Footballer Ryan Giggs - when asked what accounts for his sporting longevity: 

​“Yoga. It tests parts of your body that you just don’t use in football. The first time I did it, I was completely knackered. I went home from the training ground and slept for three hours in the afternoon. I actually dreaded yoga for the first year because it made muscles I didn’t know I had ache.”

See his You Tube video below.....



Crewe manager Steve Davis introduced yoga sessions to training: 

“If you can help flexibility, you prolong their careers. It will cut down injuries and strengthen areas where they're weak at the moment. It's something different and it will freshen things up." BBC Sport report, Nov 2011


West Ham & England goalkeeper David James (following a knee injury): 

"I came to yoga as part of my rehabilitation process but quickly saw the benefit of an on-going practice. I now have regular sessions to keep my muscles flexible, my body aligned and my mind free from stress!” He now does yoga up to three times a week when his regime allows.

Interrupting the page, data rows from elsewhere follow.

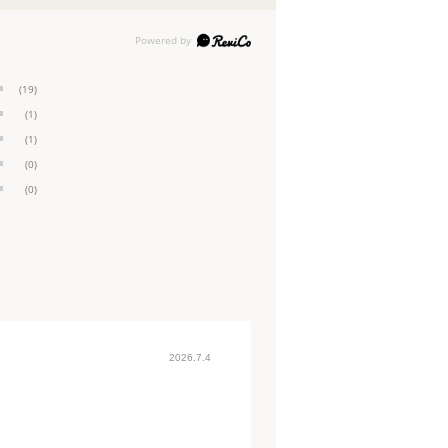
(19)
(1)
(1)
(0)
(0)
2026.7.4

A few others in the world of sport who practice regularly:


Rugby - New Zealand All Blacks

Cricket – India National Team

Baseball – Chicago Cubs

US Football – New York Giants

US Football – Miami Dolphins

Basketball – Los Angeles Lakers


Football – Ryan Giggs

Football – David James (West Ham & England goalkeeper)

Runner - Karl Lewis

Tennis - Pete Sampras

Tennis - Andy Roddick

Tennis - Greg Rusedski

Boxer – Evander Holyfield

and many, many more...........



A regular yoga class lasts from 60-90 mins. Poses are held from 30 seconds to several minutes so that muscles and deep connective tissue are simultaneously stretched and strengthened giving them a rubber band memory not achieved in traditional exercise. Stretched muscle contracts more strongly and more efficiently than un-stretched muscle, thus regular yoga practice actually enhances overall performance.

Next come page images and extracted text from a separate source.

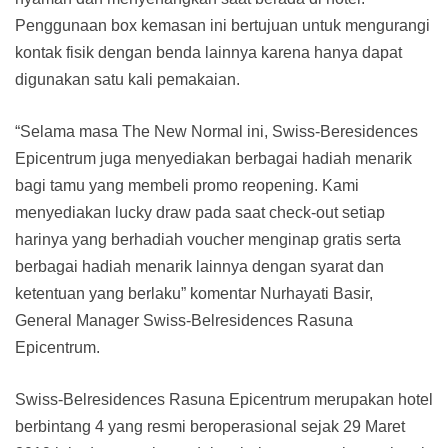
Penggunaan box kemasan ini bertujuan untuk mengurangi
kontak fisik dengan benda lainnya karena hanya dapat
digunakan satu kali pemakaian.
“Selama masa The New Normal ini, Swiss-Beresidences
Epicentrum juga menyediakan berbagai hadiah menarik
bagi tamu yang membeli promo reopening. Kami
menyediakan lucky draw pada saat check-out setiap
harinya yang berhadiah voucher menginap gratis serta
berbagai hadiah menarik lainnya dengan syarat dan
ketentuan yang berlaku” komentar Nurhayati Basir,
General Manager Swiss-Belresidences Rasuna
Epicentrum.
Swiss-Belresidences Rasuna Epicentrum merupakan hotel
berbintang 4 yang resmi beroperasional sejak 29 Maret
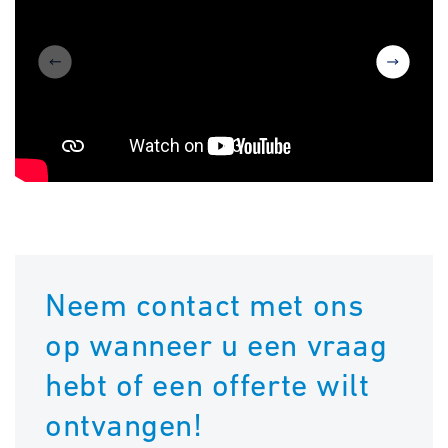
1
/
3
Neem contact met ons
op wanneer u een vraag
hebt of een offerte wilt
ontvangen!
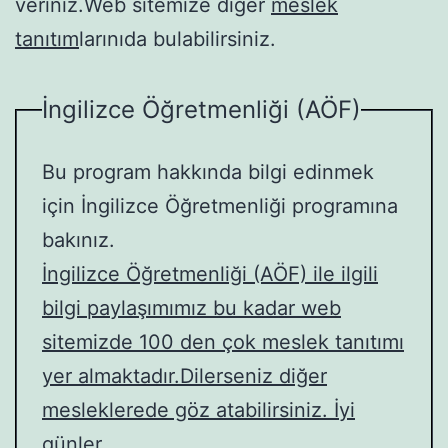
veriniz.Web sitemize diğer
meslek
tanıtım
larınıda bulabilirsiniz.
İngilizce Öğretmenliği (AÖF)
Bu program hakkında bilgi edinmek
için İngilizce Öğretmenliği programına
bakınız.
İngilizce Öğretmenliği (AÖF) ile ilgili
bilgi paylaşımımız bu kadar web
sitemizde 100 den çok meslek tanıtımı
yer almaktadır.Dilerseniz diğer
mesleklerede göz atabilirsiniz. İyi
günler.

Connective tissue attaches muscle to bone and stabilizes all of the joints. Regular non-yoga exercise shortens and bulks muscle it uses, which tightens up joints making them rigid, reducing their field of motion. Thus sportsmen and women are prone to regular injury when the body is made to, or accidentally, does something outside of this field of motion. Regular yoga practice promotes an important degree of increased malleability which can dramatically reduce the incidence of injury. And if injury does occur, rehabilitation time can be cut significantly.


Further Benefits:

Dramatically enhances physical balance by developing awareness of the body's centre, giving the ability to prevent or recover from falls, while enhancing agility and manoeuverability. 

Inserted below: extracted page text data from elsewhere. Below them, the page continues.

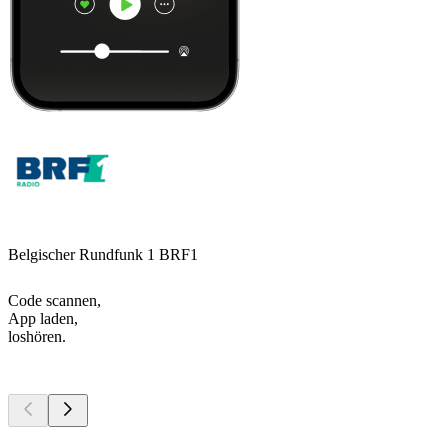
Belgischer Rundfunk 1 BRF1
Code scannen,
App laden,
loshören.
Top
Podcasts
Top
Podcasts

Improves circulation, massages internal organs and glands for optimum health.

Circulates and detoxifies lymph fluid to speed up recovery time from training 15% faster, helping to eliminate fatigue.

Increases life force energy. 

Enhances sensory acuity, mental focus, concentration, mental clarity, will power and determination. 

Dissolves pre-competition anxiety and stress. Helps to balance & manage emotions that could cloud focus, concentration & judgement.

Trains the athlete to reach and stay in a focused mental zone.

Quickens mental response time for more effective game play and strategy.

When doing yoga as a team it enhances team synergy and team chemistry on the playing field.